The task
Whenever a line of the material contains the string "pollution", it should be copied.

The data
_ _ _ _
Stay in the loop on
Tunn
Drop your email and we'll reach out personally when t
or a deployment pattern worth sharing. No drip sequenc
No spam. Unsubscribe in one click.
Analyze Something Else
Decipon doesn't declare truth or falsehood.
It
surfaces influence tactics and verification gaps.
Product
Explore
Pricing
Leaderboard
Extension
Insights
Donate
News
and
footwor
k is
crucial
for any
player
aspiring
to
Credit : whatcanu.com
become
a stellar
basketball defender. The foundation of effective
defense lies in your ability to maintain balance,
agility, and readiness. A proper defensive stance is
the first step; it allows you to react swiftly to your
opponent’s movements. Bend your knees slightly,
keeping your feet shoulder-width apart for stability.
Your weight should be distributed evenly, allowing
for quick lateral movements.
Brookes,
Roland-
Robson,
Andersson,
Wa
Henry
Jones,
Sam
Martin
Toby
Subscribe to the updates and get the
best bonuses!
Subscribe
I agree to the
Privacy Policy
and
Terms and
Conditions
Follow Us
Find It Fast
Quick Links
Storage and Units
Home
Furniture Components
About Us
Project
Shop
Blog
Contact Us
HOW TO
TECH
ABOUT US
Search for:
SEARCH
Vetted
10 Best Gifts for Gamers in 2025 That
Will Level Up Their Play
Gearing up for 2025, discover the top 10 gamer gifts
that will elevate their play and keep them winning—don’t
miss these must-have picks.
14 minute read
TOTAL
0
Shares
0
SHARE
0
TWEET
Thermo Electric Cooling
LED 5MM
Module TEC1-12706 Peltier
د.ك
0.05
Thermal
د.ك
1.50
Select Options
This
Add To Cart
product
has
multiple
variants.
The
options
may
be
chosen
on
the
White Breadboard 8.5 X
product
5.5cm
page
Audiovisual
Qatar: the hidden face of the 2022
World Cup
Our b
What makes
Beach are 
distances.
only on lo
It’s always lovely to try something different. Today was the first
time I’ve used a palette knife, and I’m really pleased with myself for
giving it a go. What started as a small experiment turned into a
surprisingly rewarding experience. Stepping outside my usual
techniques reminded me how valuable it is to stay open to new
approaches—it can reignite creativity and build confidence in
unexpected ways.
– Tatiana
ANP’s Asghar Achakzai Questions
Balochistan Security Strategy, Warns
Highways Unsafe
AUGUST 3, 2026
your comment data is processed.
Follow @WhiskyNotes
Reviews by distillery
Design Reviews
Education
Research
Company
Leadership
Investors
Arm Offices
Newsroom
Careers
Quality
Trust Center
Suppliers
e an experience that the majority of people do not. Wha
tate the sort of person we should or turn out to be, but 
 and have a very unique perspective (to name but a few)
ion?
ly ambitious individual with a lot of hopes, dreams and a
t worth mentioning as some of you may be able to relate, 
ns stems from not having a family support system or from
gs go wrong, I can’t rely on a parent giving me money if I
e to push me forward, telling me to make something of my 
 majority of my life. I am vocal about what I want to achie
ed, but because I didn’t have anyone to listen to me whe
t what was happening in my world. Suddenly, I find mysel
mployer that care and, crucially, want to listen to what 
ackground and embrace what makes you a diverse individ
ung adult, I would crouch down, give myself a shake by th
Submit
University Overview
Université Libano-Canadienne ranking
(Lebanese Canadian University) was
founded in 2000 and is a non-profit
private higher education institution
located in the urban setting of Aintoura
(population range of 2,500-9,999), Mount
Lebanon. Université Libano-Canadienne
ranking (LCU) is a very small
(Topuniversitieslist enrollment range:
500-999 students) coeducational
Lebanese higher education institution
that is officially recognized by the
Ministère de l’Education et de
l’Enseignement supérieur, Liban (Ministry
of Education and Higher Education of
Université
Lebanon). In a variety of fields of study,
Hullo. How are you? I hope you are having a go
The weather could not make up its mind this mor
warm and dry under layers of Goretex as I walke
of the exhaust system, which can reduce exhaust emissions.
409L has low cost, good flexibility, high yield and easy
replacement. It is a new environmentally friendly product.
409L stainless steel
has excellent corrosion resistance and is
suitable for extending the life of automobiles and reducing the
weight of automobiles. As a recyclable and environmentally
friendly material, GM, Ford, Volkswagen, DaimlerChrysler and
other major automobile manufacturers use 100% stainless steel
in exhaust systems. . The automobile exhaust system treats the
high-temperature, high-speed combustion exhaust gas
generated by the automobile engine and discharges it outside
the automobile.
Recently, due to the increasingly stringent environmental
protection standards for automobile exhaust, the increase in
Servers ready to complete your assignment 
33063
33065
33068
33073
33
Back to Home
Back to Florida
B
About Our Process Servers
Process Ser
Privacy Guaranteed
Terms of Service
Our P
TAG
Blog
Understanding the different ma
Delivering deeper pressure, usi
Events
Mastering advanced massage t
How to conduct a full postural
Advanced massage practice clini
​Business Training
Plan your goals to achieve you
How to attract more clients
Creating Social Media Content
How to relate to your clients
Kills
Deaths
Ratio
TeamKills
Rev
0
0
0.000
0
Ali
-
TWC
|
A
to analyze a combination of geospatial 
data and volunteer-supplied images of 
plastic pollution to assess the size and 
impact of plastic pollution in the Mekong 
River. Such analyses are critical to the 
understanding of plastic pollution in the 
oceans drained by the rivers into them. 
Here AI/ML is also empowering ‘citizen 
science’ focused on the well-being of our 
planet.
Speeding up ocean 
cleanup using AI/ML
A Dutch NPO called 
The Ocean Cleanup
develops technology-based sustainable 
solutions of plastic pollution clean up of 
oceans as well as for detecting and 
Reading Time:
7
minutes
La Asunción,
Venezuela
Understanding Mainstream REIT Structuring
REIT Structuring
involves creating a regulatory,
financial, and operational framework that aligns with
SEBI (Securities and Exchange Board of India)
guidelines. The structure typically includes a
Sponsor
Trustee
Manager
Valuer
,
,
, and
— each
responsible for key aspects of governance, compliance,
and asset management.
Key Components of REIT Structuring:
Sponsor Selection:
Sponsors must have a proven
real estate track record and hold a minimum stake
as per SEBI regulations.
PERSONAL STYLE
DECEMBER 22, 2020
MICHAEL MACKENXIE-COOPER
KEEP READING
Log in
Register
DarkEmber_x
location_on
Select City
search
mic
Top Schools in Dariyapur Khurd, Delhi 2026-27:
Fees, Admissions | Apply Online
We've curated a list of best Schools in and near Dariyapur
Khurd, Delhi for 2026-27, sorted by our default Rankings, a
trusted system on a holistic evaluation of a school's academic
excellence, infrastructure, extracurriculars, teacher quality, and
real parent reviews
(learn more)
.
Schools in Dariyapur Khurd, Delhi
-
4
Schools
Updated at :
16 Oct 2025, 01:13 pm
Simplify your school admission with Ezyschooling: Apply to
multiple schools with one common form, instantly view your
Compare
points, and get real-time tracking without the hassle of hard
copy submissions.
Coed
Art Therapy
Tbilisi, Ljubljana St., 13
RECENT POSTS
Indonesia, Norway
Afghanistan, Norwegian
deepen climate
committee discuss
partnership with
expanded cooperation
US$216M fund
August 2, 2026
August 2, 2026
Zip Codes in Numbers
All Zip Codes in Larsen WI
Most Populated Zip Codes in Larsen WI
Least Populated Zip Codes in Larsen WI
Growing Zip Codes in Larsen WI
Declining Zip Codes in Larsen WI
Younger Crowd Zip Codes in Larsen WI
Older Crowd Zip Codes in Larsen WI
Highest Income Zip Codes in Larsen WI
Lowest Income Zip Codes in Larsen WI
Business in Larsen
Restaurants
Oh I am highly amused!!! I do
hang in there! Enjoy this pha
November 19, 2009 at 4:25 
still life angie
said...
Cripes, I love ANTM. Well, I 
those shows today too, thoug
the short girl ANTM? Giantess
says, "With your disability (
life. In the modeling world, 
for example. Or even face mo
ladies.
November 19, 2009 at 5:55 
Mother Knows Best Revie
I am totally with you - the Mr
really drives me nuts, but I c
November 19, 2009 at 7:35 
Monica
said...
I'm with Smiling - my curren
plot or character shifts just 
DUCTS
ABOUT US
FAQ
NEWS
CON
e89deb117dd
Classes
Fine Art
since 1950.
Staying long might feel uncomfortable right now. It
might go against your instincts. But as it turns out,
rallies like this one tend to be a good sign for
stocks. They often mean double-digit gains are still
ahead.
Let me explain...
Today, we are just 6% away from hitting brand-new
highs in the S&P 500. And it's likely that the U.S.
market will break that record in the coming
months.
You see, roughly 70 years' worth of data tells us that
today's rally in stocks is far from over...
_ _ _ _
Solution to the exercise
plastic pollution to assess the size and 
impact of plastic pollution in the Mekong 
understanding of plastic pollution in the 
solutions of plastic pollution clean up of 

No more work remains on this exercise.